Donnerstag, 12.03.2020
von MORITZ PAPPERT
MAIN-KINZIG-KREIS - Dramatische Zustände in Pflegeheimen sind leider keine Ausnahmen. Vor wenigen Wochen berichtete KINZIG.NEWS bereits über ein Pflegeheim im Main-Kinzig-Kreis, in dem Bewohner in menschenunwürdigen Verhältnissen leben (hier gehts zum Artikel). Die Zuschriften auf unseren Aufruf, uns weitere Fälle zu melden, waren erschreckend. In mehreren Pflegeheimen im Kreis sind die Zustände offenbar ähnlich. Teilweise sogar noch schlimmer.
Eine Leserin berichtet gegenüber KINZIG.NEWS von einem Heim, in dem ihr Vater untergebracht war. „Wir hatten nach verschiedenen Gesprächen dort ein gutes Gefühl. Aber erst später ist uns aufgefallen, wie unschön es dort ist“, so die Leserin. Die Zimmer seien total verwohnt gewesen, das Ambiente schlecht. Niemand habe sich um den Vater gekümmert, nicht einmal Zeit zum Füttern sei gewesen. „Wenn er auf Toilette musste, hat er geklingelt. Doch niemand kam. Es war ja kein Notfall. Es wurde in Kauf genommen, dass mein Vater ins Bett macht.“
Was können Betroffene tun? Wie findet man das richtige Pflegeheim?
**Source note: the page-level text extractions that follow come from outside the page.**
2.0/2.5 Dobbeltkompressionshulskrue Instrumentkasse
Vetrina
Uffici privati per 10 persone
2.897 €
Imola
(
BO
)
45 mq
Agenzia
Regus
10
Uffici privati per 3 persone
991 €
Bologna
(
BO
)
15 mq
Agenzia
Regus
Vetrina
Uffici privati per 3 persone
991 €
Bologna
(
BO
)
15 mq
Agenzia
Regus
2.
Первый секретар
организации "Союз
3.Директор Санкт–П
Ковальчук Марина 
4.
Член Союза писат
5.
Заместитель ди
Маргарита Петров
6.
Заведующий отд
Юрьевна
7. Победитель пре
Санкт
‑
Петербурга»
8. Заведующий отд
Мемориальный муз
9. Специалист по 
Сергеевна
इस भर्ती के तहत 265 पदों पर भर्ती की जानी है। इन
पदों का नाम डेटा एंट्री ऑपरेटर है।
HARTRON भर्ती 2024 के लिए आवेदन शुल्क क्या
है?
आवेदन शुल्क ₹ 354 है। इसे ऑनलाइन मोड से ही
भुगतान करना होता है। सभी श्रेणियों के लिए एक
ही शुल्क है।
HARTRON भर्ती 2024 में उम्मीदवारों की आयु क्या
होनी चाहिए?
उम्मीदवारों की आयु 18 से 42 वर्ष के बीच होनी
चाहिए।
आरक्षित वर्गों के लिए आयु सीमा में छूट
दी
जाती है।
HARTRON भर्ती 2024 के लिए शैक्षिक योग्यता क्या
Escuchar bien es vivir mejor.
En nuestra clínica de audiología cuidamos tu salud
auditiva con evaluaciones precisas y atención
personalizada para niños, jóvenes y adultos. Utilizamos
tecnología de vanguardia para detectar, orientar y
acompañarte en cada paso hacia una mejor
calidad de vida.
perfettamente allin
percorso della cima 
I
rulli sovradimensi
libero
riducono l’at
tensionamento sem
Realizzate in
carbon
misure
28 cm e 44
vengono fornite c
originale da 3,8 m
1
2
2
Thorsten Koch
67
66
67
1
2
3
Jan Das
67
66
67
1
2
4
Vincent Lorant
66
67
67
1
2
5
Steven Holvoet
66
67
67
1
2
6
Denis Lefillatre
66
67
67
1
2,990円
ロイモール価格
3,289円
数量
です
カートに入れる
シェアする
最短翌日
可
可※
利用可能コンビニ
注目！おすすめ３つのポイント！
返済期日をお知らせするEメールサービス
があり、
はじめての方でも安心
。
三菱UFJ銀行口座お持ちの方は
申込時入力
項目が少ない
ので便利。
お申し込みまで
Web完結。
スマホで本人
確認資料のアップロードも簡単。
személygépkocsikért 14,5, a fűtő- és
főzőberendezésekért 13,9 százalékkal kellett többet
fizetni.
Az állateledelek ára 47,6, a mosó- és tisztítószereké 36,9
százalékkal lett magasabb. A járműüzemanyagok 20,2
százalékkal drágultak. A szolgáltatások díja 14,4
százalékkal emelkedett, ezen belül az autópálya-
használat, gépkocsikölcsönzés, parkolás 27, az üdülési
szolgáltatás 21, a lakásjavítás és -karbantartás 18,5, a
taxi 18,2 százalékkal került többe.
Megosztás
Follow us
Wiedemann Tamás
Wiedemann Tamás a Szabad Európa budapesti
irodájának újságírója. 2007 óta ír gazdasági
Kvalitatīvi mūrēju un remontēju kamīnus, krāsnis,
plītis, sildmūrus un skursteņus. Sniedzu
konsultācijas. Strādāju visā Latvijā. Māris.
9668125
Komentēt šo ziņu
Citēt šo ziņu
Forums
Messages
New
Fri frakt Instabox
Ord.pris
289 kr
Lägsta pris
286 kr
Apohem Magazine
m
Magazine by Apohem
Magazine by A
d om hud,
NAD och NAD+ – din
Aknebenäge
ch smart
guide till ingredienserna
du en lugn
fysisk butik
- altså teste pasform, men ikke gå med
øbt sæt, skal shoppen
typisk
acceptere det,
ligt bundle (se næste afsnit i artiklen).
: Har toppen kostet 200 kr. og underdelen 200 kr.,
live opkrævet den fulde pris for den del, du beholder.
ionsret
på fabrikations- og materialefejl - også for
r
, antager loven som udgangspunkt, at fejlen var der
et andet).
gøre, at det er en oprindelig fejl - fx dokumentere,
Die Leserin bezeichnet die Zustände dort als „menschenunwürdig“. Aufgrund einer Krankheit des Vaters konnte er ein bestimmtes Lebensmittel nicht essen. „Wir haben das dem Personal mitgeteilt, doch er bekam jeden Tag wieder das Lebensmittel zum Essen.“ Wenige Monate später verstarb der Senior schließlich. "Hier verliert man seinen letzten Rest Würde", habe der Vater gesagt. Dagegen vorgegangen ist die Leserin nicht. „Wir hatten einfach keine Kraft dafür“.
Doch was können Betroffene in einem solchen Fall tun? An wen kann man sich wenden? Wir haben darüber mit Gerold Witzel, Leiter der Betreuungs- und Pflegeaufsicht Fulda gesprochen. Das Hessische Amt für Versorgung und Soziales in Fulda ist auch für den Main-Kinzig-Kreis zuständig.
Was kann man tun, wenn man merkt, dass das Pflegeheim eines Angehörigen in schlechtem Zustand ist bzw. der Angehörige dort nicht die nötige Pflege bekommt? Wie kann man dagegen vorgehen? An wen kann man sich als Angehöriger wenden, um Probleme zu melden?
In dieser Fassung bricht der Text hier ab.